Dank u wel, voorzitter.
De voorzitter:
Dank u wel. Dan is het woord aan de heer Smeulders.
De heer Smeulders (GroenLinks):
Dank u wel, voorzitter. Ik vervang mevrouw Özütok die helaas vanwege privéomstandigheden
hier niet aanwezig kan zijn.
Iedereen zal het belang van een goed en integer openbaar bestuur onderschrijven maar
toch is het denk ik belangrijk om het er regelmatig met elkaar over te hebben, omdat
het gewoon niet vanzelfsprekend goed gaat. Integriteitsvraagstukken spelen op heel
veel verschillende onderwerpen en op verschillende niveaus en juist ook in het openbaar
bestuur. We moeten dan ook echt zeker weten dat de integriteit geborgd is omdat het
vertrouwen van onze inwoners, van onze burgers in het openbaar bestuur er ook mee
samenhangt.
Als eerste zou ik daarom aandacht willen vragen voor de integriteitstoets voor bestuurders,
waar mijn collega ook al vaker bij heeft stilgestaan, laatstelijk nog bij de begrotingsbehandeling.
De Minister schrijft nu aan de Tweede Kamer dat er gewerkt wordt aan een wetsvoorstel
waarin in ieder geval de vog voor bestuurders verplicht wordt. Ik ben heel erg benieuwd
naar hoe het staat met dat wetsvoorstel en of het niet beter zou zijn om te gaan naar
een wat zwaardere integriteitstoets.

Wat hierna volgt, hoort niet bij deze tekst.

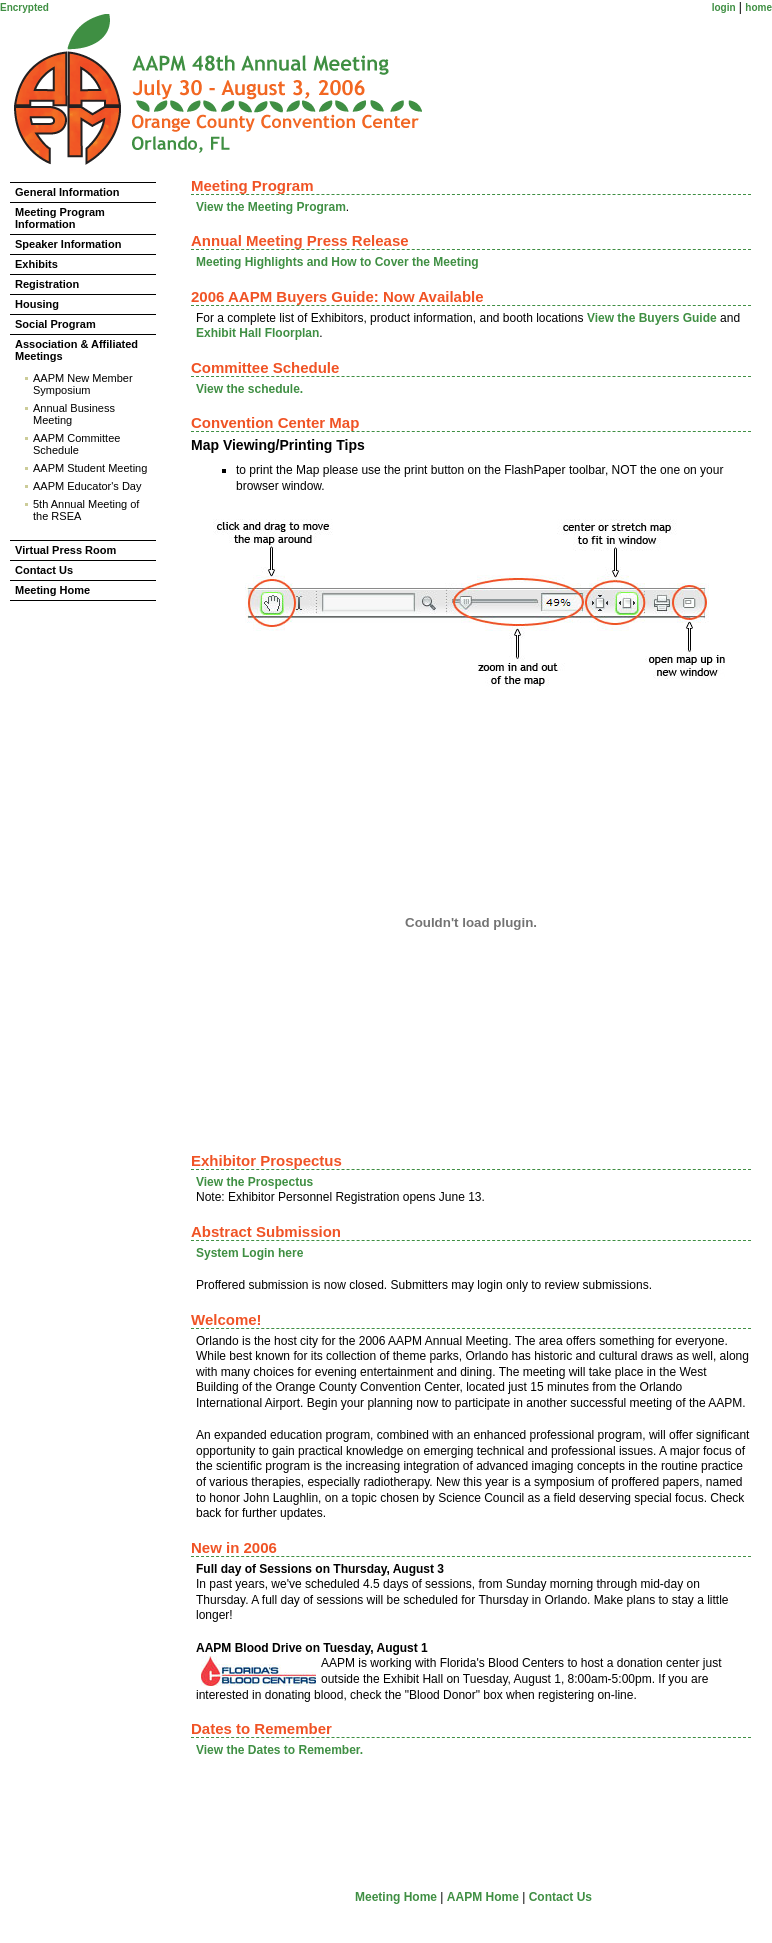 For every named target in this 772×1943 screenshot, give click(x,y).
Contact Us (44, 570)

Toen ik zes jaar geleden wethouder werd, heb
ik een gesprek gehad met een integriteitsbureau waarbij we alle onderwerpen hebben
besproken waar je mogelijk ooit mee in contact zou komen. Ik vond dat heel erg waardevol.
Je ziet nu dat veel gemeentes en organisaties dat wel doen maar het lijkt mij eigenlijk
beter als dat altijd zou gebeuren. Ik ben benieuwd naar de reactie van de Minister
daarop.
Als we de integriteit van het lokaal bestuur willen borgen, moeten we ook goed kijken
naar de politieke partijen en ook de invloed die sommige mensen daarop kunnen hebben,
want er bestaan gewoon risico's dat ongewenste figuren op de een of andere manier
door zijn partij te sponsoren en daarmee goede banden te onderhouden, toch zo het
openbaar bestuur binnensluipen. Het lijkt mij goed als we kijken of we daar meer waarborgen
tegen kunnen inbouwen. We hebben allemaal het voorbeeld in Den Haag gezien met Groep
de Mos, waarbij er onduidelijkheid is over sponsoren. Het OM is er nu mee bezig, dus
over die casus wil ik nu niet veel zeggen, maar ik zou de Minister wel willen vragen
om te reageren op de vraag of op lokaal niveau niet duidelijk moet zijn wie een partij
sponsort zodat dat in ieder geval transparant is. Hoe denkt de Minister daarover?
Een ander punt van zorg dat we hebben, betreft de vraag hoe bepaalde functies worden
vervuld. Eerder dit jaar is er een flinke ophef geweest over een situatie in Limburg
waarbij heel veel oud-bestuurders baantjes toegeschoven kregen. We hebben er toen
ook samen met de PvdA Kamervragen over gesteld, waarop het kabinet ook heeft gereageerd.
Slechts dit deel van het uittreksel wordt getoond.